WORK TO COMPLETE |
Copy, word for word, the lines of the entries below between the one with "UN DEVIS DE" and the one with "UNE POSE DE", inclusive, and leave out everything else.

DATA SHOWN |
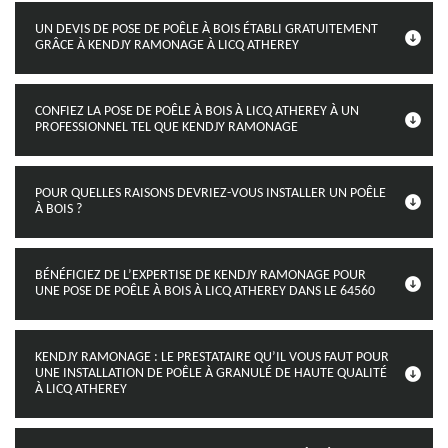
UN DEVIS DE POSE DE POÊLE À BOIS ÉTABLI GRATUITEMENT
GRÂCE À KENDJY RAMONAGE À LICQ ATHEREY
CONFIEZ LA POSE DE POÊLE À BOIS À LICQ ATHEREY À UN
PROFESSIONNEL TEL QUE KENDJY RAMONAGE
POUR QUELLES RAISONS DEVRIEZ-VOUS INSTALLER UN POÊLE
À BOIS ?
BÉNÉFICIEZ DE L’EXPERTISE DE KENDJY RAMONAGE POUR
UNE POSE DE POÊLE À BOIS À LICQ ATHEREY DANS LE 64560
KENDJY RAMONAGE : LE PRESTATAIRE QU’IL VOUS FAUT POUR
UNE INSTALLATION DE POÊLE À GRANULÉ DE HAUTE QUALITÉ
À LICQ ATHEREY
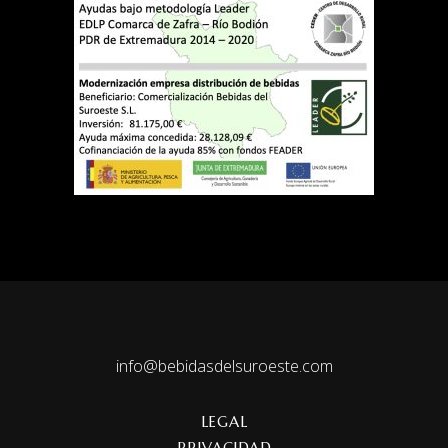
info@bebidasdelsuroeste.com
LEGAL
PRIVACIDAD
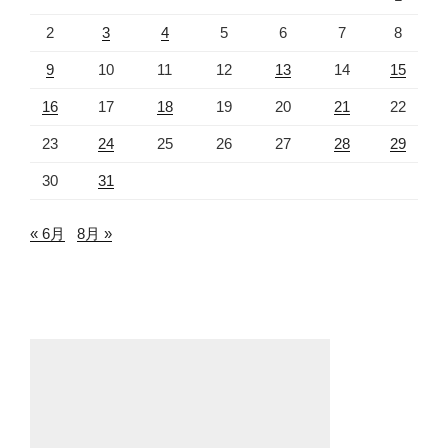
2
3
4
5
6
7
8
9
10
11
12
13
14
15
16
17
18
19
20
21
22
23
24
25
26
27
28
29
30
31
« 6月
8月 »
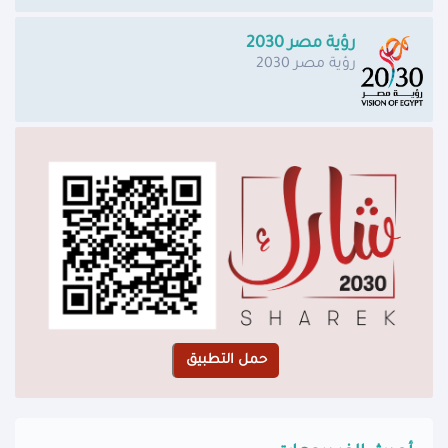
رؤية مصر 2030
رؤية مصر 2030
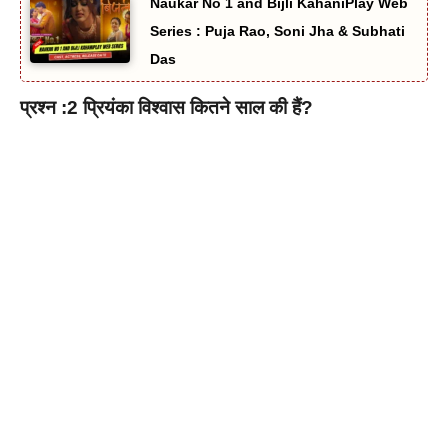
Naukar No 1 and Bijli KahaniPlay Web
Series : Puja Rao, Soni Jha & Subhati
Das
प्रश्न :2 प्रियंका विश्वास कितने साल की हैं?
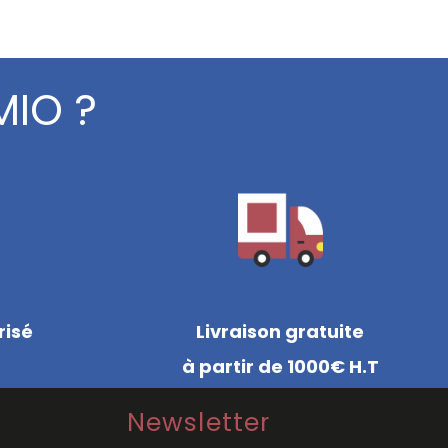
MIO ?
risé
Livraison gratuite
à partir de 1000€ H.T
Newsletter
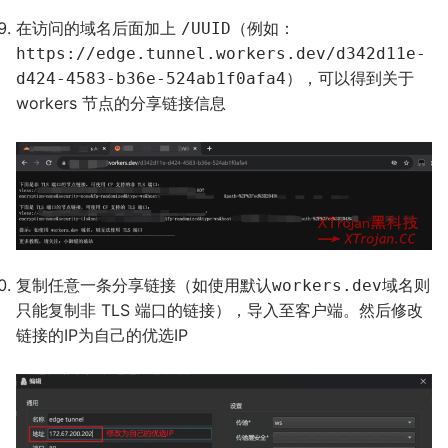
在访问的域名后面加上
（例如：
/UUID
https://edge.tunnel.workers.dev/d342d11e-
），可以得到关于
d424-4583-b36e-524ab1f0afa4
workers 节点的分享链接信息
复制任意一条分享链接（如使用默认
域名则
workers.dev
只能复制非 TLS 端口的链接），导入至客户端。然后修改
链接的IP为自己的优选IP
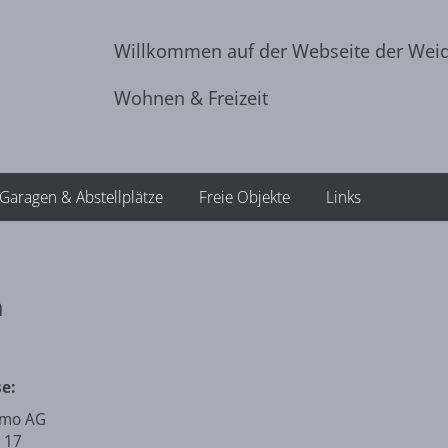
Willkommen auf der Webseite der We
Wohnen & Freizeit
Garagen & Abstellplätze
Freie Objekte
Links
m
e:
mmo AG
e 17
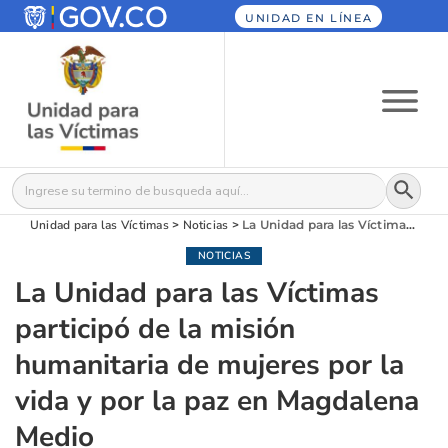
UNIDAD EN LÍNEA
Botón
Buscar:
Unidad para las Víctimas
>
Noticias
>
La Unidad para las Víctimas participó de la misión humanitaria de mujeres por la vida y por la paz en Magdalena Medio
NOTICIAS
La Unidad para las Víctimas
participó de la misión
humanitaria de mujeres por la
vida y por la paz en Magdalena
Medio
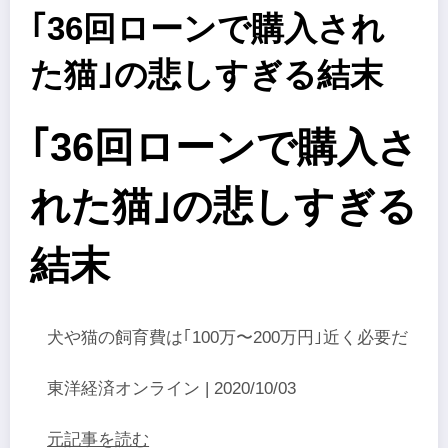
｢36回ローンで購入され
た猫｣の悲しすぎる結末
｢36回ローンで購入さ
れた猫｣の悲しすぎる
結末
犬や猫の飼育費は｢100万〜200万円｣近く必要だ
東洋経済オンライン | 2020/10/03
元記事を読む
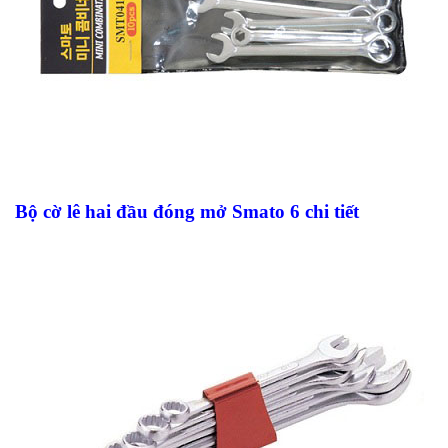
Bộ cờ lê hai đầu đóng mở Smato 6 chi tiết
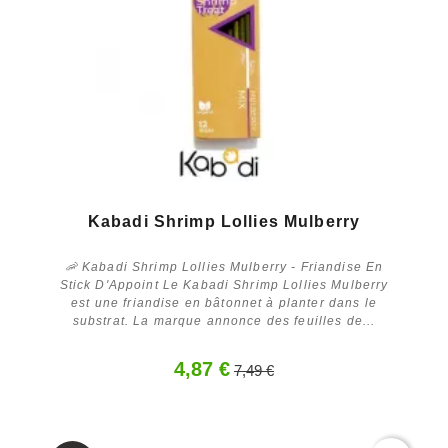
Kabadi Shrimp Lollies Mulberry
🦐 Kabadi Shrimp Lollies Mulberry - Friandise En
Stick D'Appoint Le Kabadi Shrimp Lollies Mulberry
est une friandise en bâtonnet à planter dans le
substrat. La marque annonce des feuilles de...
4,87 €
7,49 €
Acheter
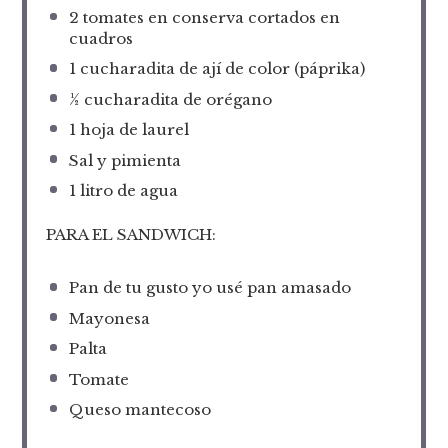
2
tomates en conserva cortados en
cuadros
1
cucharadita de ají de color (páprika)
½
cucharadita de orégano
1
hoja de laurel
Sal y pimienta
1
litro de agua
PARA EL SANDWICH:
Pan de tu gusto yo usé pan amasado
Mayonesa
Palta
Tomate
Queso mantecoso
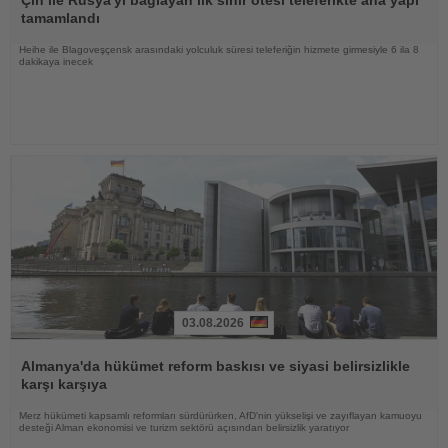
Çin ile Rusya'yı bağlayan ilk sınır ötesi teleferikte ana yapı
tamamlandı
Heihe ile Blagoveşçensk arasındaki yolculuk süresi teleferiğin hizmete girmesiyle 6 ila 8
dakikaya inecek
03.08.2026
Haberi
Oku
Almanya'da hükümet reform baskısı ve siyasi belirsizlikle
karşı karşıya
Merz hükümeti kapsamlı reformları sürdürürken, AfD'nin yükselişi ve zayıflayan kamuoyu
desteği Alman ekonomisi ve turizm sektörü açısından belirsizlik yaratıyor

* * *

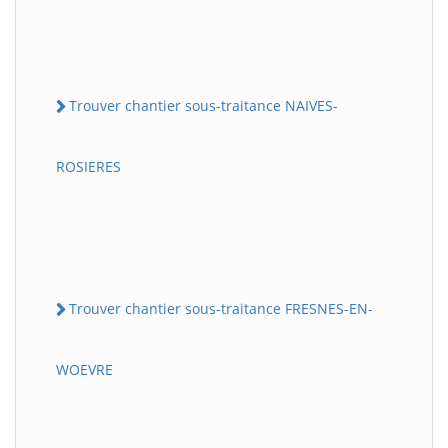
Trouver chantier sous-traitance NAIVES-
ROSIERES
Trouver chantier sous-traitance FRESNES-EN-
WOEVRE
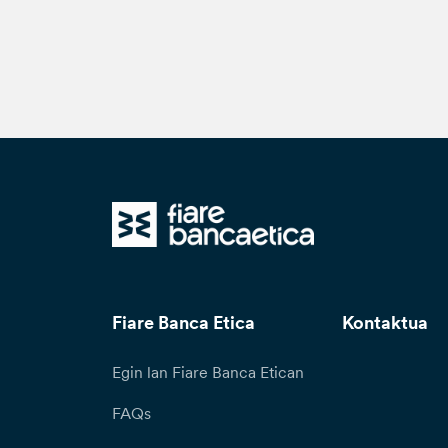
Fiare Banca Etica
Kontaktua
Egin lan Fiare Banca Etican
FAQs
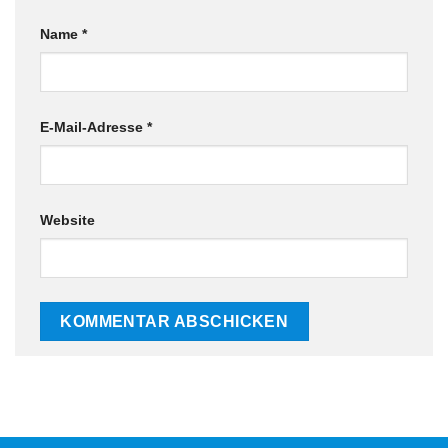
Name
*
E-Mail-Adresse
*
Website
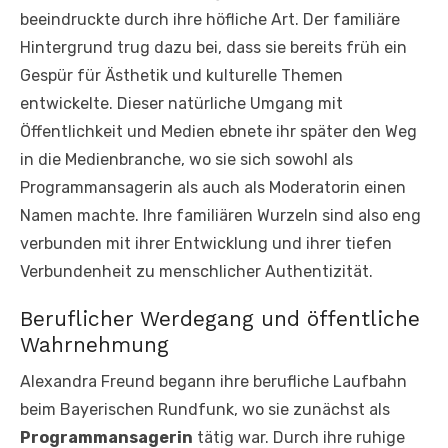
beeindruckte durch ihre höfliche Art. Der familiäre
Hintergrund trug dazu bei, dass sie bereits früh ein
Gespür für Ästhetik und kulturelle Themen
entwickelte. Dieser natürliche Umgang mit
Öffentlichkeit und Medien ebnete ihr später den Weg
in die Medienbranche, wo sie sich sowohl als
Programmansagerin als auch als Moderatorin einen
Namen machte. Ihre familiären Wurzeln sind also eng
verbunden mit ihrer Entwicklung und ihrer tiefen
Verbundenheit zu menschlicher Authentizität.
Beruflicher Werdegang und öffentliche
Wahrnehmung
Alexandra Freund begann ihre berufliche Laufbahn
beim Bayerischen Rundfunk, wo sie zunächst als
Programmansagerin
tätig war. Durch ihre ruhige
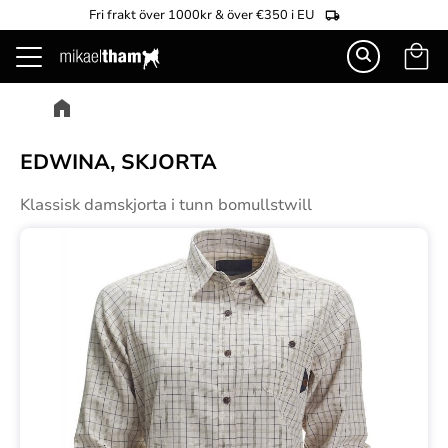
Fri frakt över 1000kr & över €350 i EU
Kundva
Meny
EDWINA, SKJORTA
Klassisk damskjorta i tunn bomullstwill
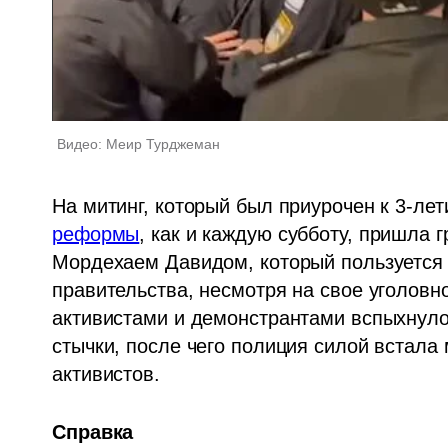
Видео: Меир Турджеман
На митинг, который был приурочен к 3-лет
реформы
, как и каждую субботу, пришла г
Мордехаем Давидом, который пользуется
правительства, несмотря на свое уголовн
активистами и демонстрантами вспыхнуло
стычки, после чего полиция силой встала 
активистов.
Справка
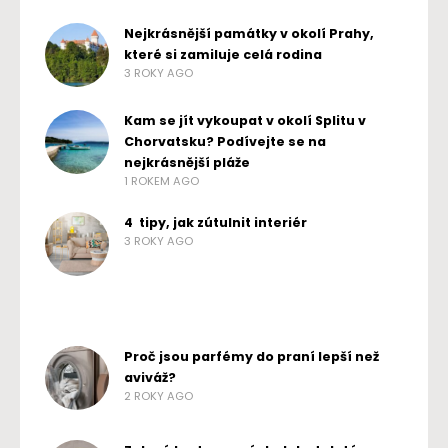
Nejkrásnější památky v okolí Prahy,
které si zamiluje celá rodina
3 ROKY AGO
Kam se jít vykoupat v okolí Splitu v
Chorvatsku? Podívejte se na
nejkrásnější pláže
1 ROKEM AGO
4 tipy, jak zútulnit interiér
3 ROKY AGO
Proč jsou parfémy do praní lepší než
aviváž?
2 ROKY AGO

OUTPUT BELOW |
UN DEVIS DE POSE DE POÊLE À BOIS ÉTABLI GRATUITEMENT
GRÂCE À KENDJY RAMONAGE À LICQ ATHEREY
CONFIEZ LA POSE DE POÊLE À BOIS À LICQ ATHEREY À UN
PROFESSIONNEL TEL QUE KENDJY RAMONAGE
POUR QUELLES RAISONS DEVRIEZ-VOUS INSTALLER UN POÊLE
À BOIS ?
BÉNÉFICIEZ DE L’EXPERTISE DE KENDJY RAMONAGE POUR
UNE POSE DE POÊLE À BOIS À LICQ ATHEREY DANS LE 64560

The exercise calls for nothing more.